Top of INPUT DATA

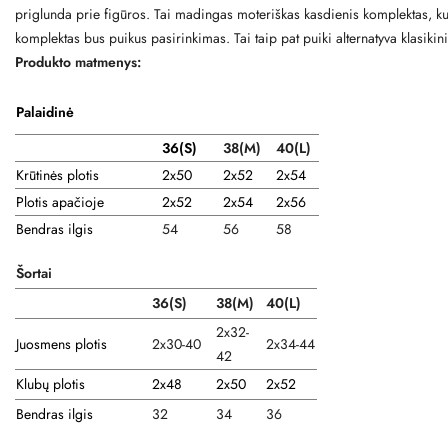
priglunda prie figūros. Tai madingas moteriškas kasdienis komplektas, ku
komplektas bus puikus pasirinkimas. Tai taip pat puiki alternatyva klasik
Produkto matmenys:
Palaidinė
36(S)
38
(M)
40(L)
Krūtinės plotis
2x50
2x52
2x54
Plotis apačioje
2x52
2x54
2x56
Bendras ilgis
54
56
58
Šortai
36(S)
38(M)
40(L)
2x32-
Juosmens plotis
2x30-40
2x34-44
42
Klubų plotis
2x48
2x50
2x52
Bendras ilgis
32
34
36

Bottom of INPUT DATA

- HOW TO COMPLETE THIS TASK -
Within the listing above, find every line containing the string "komplektas" and return it.

- SOLUTION TO THE EXERCISE -
priglunda prie figūros. Tai madingas moteriškas kasdienis komplektas, ku
komplektas bus puikus pasirinkimas. Tai taip pat puiki alternatyva klasik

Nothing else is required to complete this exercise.